Arlington will be rebuild four schools and add a competition football field and six competition softball fields after voters approved a $966 million bond on Tuesday.
The bond passed with 66.56% approval in unofficial results. More than 21,000 votes were cast.
Administrators do not expect to increase the tax rate for the bond.
The district plans to rebuild Carter Junior High, Berry Elementary, Thornton Elementary and Webb Elementary and close Roark and Knox elementary schools.
The schools the district will replace average 61 years old.
Money would also be used for renovations to accommodate state-mandated pre-kindergarten classes and to upgrade playgrounds, gymnasiums and athletic fields.
The upgrades to athletic fields include replacing the artificial turf on some fields and constructing the softball and football fields.
The nearly $1 billion bond is the largest the district has ever sent to voters, but surveyors and officials in the district said in August they expected the measure to be approved by voters.
District officials declined to comment until all votes had been counted.
Preparing for full-day pre-kindergarten, one of the biggest issues in the bond, was partially out of the hands of the district, officials said.
The district, which offers half-day pre-kindergarten, expects the early childhood offering to double the required classroom space.
Texas requires school districts offer pre-kindergarten to students who are economically disadvantaged, have limited English skills, are homeless, have a parent in the military or who was injured or killed in action, are in foster care or have a parent who has received the Star of Texas Award — a commendation for first-responders.
To make the district ready for the increase in enrollment, officials plan to renovate 75 classrooms. That number may change as the district gathers more information, such as updated enrollment estimates.
The state law requiring the switch to full-day pre-kindergarten took effect with the start of the fall semester, but Arlington has been granted extra time to make campuses ready.
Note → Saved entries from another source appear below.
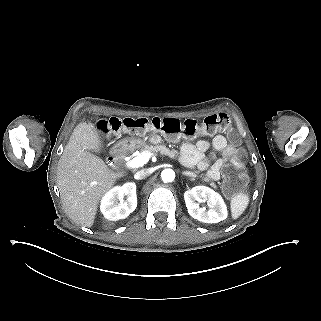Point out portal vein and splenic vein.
I'll list each match as a JSON object with an SVG mask.
<instances>
[{
  "label": "portal vein and splenic vein",
  "mask_w": 321,
  "mask_h": 321,
  "mask_svg": "<svg viewBox=\"0 0 321 321\" xmlns=\"http://www.w3.org/2000/svg\"><path fill=\"white\" fill-rule=\"evenodd\" d=\"M152 156H157V153L152 151H144L139 156L125 162V166L129 169L139 168L145 165Z\"/></svg>",
  "instance_id": "1"
}]
</instances>
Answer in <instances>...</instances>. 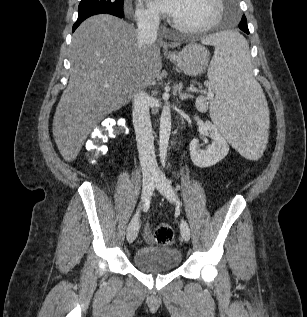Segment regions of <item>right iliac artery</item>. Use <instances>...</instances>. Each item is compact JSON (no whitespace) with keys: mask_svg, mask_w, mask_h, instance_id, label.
Masks as SVG:
<instances>
[{"mask_svg":"<svg viewBox=\"0 0 307 317\" xmlns=\"http://www.w3.org/2000/svg\"><path fill=\"white\" fill-rule=\"evenodd\" d=\"M150 202H151V198H148L146 201H145V204L143 206V210H148V208L150 207Z\"/></svg>","mask_w":307,"mask_h":317,"instance_id":"obj_1","label":"right iliac artery"}]
</instances>
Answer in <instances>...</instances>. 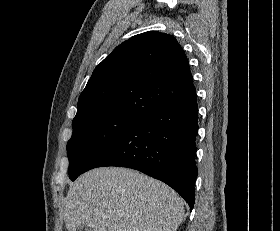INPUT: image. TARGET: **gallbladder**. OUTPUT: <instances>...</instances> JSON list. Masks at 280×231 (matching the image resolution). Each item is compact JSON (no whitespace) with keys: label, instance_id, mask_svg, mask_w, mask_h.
Returning a JSON list of instances; mask_svg holds the SVG:
<instances>
[{"label":"gallbladder","instance_id":"1","mask_svg":"<svg viewBox=\"0 0 280 231\" xmlns=\"http://www.w3.org/2000/svg\"><path fill=\"white\" fill-rule=\"evenodd\" d=\"M77 231H92L91 227H87V225H79L77 227Z\"/></svg>","mask_w":280,"mask_h":231}]
</instances>
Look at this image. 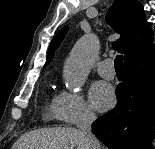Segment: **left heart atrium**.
<instances>
[{
  "mask_svg": "<svg viewBox=\"0 0 155 149\" xmlns=\"http://www.w3.org/2000/svg\"><path fill=\"white\" fill-rule=\"evenodd\" d=\"M89 98L95 109L105 111L111 107L115 96L109 84L99 81L92 86Z\"/></svg>",
  "mask_w": 155,
  "mask_h": 149,
  "instance_id": "obj_1",
  "label": "left heart atrium"
}]
</instances>
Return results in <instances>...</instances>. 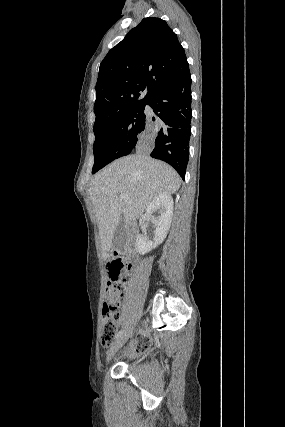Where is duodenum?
Here are the masks:
<instances>
[{
	"instance_id": "410a0bca",
	"label": "duodenum",
	"mask_w": 285,
	"mask_h": 427,
	"mask_svg": "<svg viewBox=\"0 0 285 427\" xmlns=\"http://www.w3.org/2000/svg\"><path fill=\"white\" fill-rule=\"evenodd\" d=\"M131 251H132V249H131V247H129V248H127L124 252H122V254H123L125 257H128V256L131 254Z\"/></svg>"
}]
</instances>
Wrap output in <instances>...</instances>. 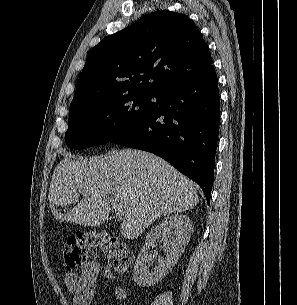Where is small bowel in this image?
I'll list each match as a JSON object with an SVG mask.
<instances>
[{"instance_id":"small-bowel-1","label":"small bowel","mask_w":297,"mask_h":305,"mask_svg":"<svg viewBox=\"0 0 297 305\" xmlns=\"http://www.w3.org/2000/svg\"><path fill=\"white\" fill-rule=\"evenodd\" d=\"M100 275L108 281H116V276L109 268L101 266L96 261L86 264L80 274L74 272L65 274V284L73 295V305H91L96 290V282ZM113 294L117 301H124L127 298L126 289L121 286L114 287Z\"/></svg>"}]
</instances>
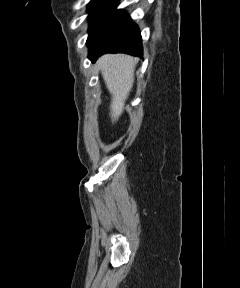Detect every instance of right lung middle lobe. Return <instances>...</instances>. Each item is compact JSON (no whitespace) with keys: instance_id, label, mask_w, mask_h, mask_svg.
Returning a JSON list of instances; mask_svg holds the SVG:
<instances>
[{"instance_id":"dd1d6c3e","label":"right lung middle lobe","mask_w":240,"mask_h":288,"mask_svg":"<svg viewBox=\"0 0 240 288\" xmlns=\"http://www.w3.org/2000/svg\"><path fill=\"white\" fill-rule=\"evenodd\" d=\"M115 0H92L89 8V35L87 43L93 38L100 27L108 19V17L115 11Z\"/></svg>"}]
</instances>
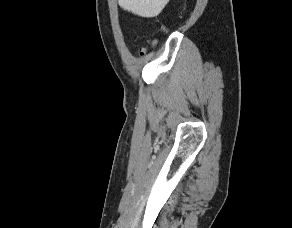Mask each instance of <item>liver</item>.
<instances>
[{
    "instance_id": "obj_1",
    "label": "liver",
    "mask_w": 292,
    "mask_h": 228,
    "mask_svg": "<svg viewBox=\"0 0 292 228\" xmlns=\"http://www.w3.org/2000/svg\"><path fill=\"white\" fill-rule=\"evenodd\" d=\"M169 0H118L124 10L141 17H155L161 13Z\"/></svg>"
}]
</instances>
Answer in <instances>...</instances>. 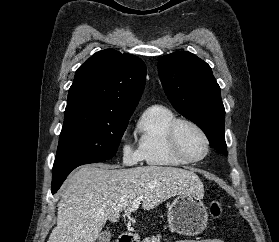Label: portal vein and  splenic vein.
<instances>
[{"mask_svg":"<svg viewBox=\"0 0 279 242\" xmlns=\"http://www.w3.org/2000/svg\"><path fill=\"white\" fill-rule=\"evenodd\" d=\"M140 201H141V197L134 199L133 202L131 203V207L129 208L130 211H135L139 207Z\"/></svg>","mask_w":279,"mask_h":242,"instance_id":"18ae733b","label":"portal vein and splenic vein"}]
</instances>
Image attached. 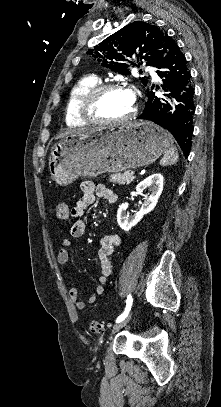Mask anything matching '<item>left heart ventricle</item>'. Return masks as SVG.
I'll return each instance as SVG.
<instances>
[{
	"mask_svg": "<svg viewBox=\"0 0 221 407\" xmlns=\"http://www.w3.org/2000/svg\"><path fill=\"white\" fill-rule=\"evenodd\" d=\"M134 100L126 90H113L106 93L101 99L97 111L104 118L116 119L130 113Z\"/></svg>",
	"mask_w": 221,
	"mask_h": 407,
	"instance_id": "obj_1",
	"label": "left heart ventricle"
}]
</instances>
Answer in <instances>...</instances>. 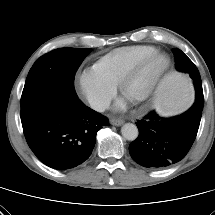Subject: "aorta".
<instances>
[{
  "instance_id": "1",
  "label": "aorta",
  "mask_w": 215,
  "mask_h": 215,
  "mask_svg": "<svg viewBox=\"0 0 215 215\" xmlns=\"http://www.w3.org/2000/svg\"><path fill=\"white\" fill-rule=\"evenodd\" d=\"M121 133L122 136L129 141H134L139 134L137 126L132 123L124 124L121 128Z\"/></svg>"
}]
</instances>
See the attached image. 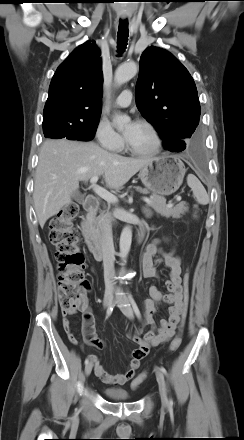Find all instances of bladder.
Here are the masks:
<instances>
[{
    "mask_svg": "<svg viewBox=\"0 0 244 440\" xmlns=\"http://www.w3.org/2000/svg\"><path fill=\"white\" fill-rule=\"evenodd\" d=\"M103 394L106 398L115 402L129 401L131 398L130 394L125 390L105 389Z\"/></svg>",
    "mask_w": 244,
    "mask_h": 440,
    "instance_id": "bladder-1",
    "label": "bladder"
}]
</instances>
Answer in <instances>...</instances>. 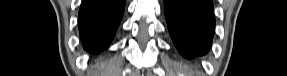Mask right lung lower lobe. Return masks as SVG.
Here are the masks:
<instances>
[{"label": "right lung lower lobe", "instance_id": "obj_1", "mask_svg": "<svg viewBox=\"0 0 287 76\" xmlns=\"http://www.w3.org/2000/svg\"><path fill=\"white\" fill-rule=\"evenodd\" d=\"M126 0H82L78 23L84 49L108 48L120 24Z\"/></svg>", "mask_w": 287, "mask_h": 76}]
</instances>
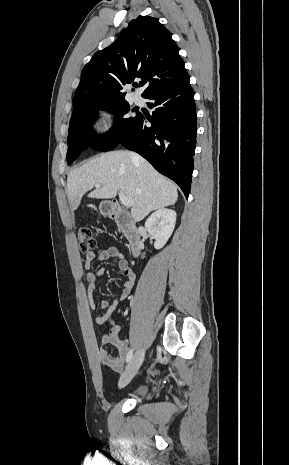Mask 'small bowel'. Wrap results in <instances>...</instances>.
I'll return each instance as SVG.
<instances>
[{
  "label": "small bowel",
  "instance_id": "1",
  "mask_svg": "<svg viewBox=\"0 0 289 465\" xmlns=\"http://www.w3.org/2000/svg\"><path fill=\"white\" fill-rule=\"evenodd\" d=\"M109 258L118 259V268L125 277V282L119 293V298L114 299L112 302L102 300L100 307L106 310L105 314L97 315L95 321L97 324L102 325L108 323L111 325L110 329L103 334L101 339V348L99 349V357L103 364L116 372H120L123 368L124 362L127 357V342L122 340L119 336L120 327L113 322V312L117 308L120 301L125 300L135 281V273L130 268L126 258L118 251L116 247H108L95 251H89L86 254V261L84 267L88 270L86 274L87 294L89 299L90 308L95 309L96 305L93 299V293L96 289L98 281L105 275L104 269L90 271L92 264L95 261H105ZM109 346L115 347L117 354L114 356L109 351Z\"/></svg>",
  "mask_w": 289,
  "mask_h": 465
}]
</instances>
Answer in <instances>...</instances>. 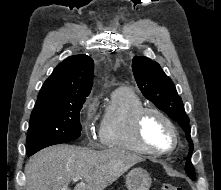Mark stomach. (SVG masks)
Segmentation results:
<instances>
[{
  "instance_id": "1",
  "label": "stomach",
  "mask_w": 221,
  "mask_h": 190,
  "mask_svg": "<svg viewBox=\"0 0 221 190\" xmlns=\"http://www.w3.org/2000/svg\"><path fill=\"white\" fill-rule=\"evenodd\" d=\"M151 183L149 173L140 167L132 169L126 176L128 190H149Z\"/></svg>"
}]
</instances>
The renovations are expected to cost around $44 million, but district officials said some of that money will also be used to update or replace 10 gymnasiums that don’t meet standards for space or construction.
The age of some facilities was another issue.
Campuses like Carter Junior High weren’t built with modern utilities or population in mind, said Kelly Horn, director of facilities for the district.
The school’s doorways, ramps and hallways are incompatible with the Americans with Disabilities Act. A nurse’s office, not much larger than a supply closet, has yellowed with age. In the library, students struggle with a slow internet connection — and that’s on the computers that have web access.
The schools to be rebuilt were built between 1955 and 1960. The general practice is to build campuses to last 50 years, Horn said.
The population of Arlington has gone from 44,775 in 1960 to 398,112, according to the U.S. Census Bureau. Horn said the planners in the district at the time the campuses were built did not anticipate such a large increase in the student body.
Avoiding problems in the future caused by planning today is one reason the bond includes money for a new high school football competition field.
New sports facilities in the Arlington school district, including that field, won’t actually be new.
Eric White, athletics director for the district, said the plan is to renovate existing facilities, including the football practice field at Martin High School.
The district expects to devote $19 million — about 2% of the total bond package — to renovating a football practice field into a competition facility. Renovations to Cravens Field at Lamar High School and Wilemon Field at Sam Houston High School are anticipated to cost a combined $32.6 million.
Softball fields at all six high schools, which are also getting some attention in the bond, have a combined estimated cost of $6.96 million.
The district will need a new football field soon. Arlington students have used UTA’s football field in recent years, but the university has other plans for that property.
Jeff Carlton, director of communications and media relations for UTA, said Maverick Field, which the district rents, needs “significant improvements to maintain it as a viable venue in the years ahead.”
Carlton said the university hasn’t set in stone any plans for the future of the field.
Ryan Pierce, director of bond communications for the Arlington school district, said UTA is working with the district to provide a football venue until a new one can be arranged.